Google revealed a new pair of wireless Pixel Buds at its fall hardware event in New York.
Just like many other pairs of wireless headphones, the buds come in a tiny charging case that Google says allows for 24 hours of battery life. The headphones themselves last for 5 hours. The buds are also water and sweat resistant.
The new Pixel Buds come in a few colours, including ‘Clearly White,’ ‘Oh So Orange,’ ‘Quite Mint’ and ‘Almost Black.’
The buds seem to be taking the overall design of the previous generation of the earbuds but making it smaller and more subtle. Google made a big deal about how they sit flush in your ears and don’t protrude out like other options like Microsoft’s upcoming Surface Earbuds.

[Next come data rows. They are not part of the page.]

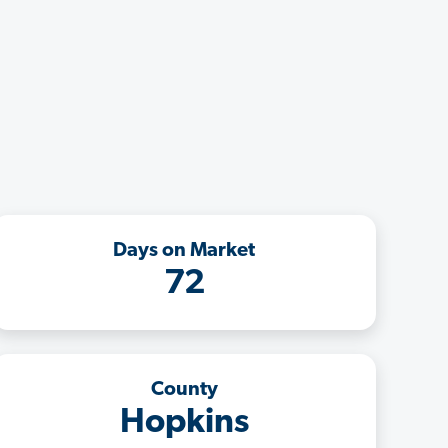
Days on Market
72
County
Hopkins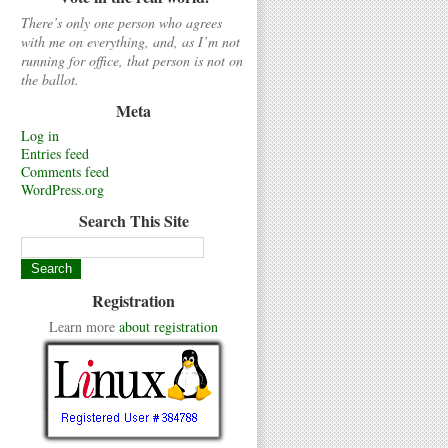
There’s only one person who agrees
with me on everything, and, as I’m not
running for office, that person is not on
the ballot.
Meta
Log in
Entries feed
Comments feed
WordPress.org
Search This Site
Registration
Learn more
about registration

The new Pixel Buds also support “Ok Google,” and will stay connected to a phone from up to three rooms away. Google says outside they’ll work from about a football field away. This means that the devices have instant access to the Google Assistant, so the tech giant is hoping that they’ll help users interact with their phones less since they can use their voice to talk to the headphones.
Google also highlighted the sound quality of the headphones and said they dynamically adjust the volume to stay consistent no matter how loud or quiet the ambient sound is where you are.The tech powerhouse also highlighted that the new Pixel Buds are good for making calls. It says they have two beam-forming microphones in each earbud to make sure that the wearer’s voice is captured and clear when they’re on the phone. There is even a voice accelerometer that’s meant to detect speech through the vibrations of your jawbone, according to the Pixel Buds release blog post.
Like many other wireless headsets, the Pixel Buds feature rudimentary touch functionality. A single tap is for play/pause controls and a swipe for volume adjustments.
The headphones start at $179 USD (about $236 CAD) and are slated to launch in the spring of 2020. However, it seems like they might launch in the U.S. first. It’s unclear how much the Pixel Buds will cost in Canada.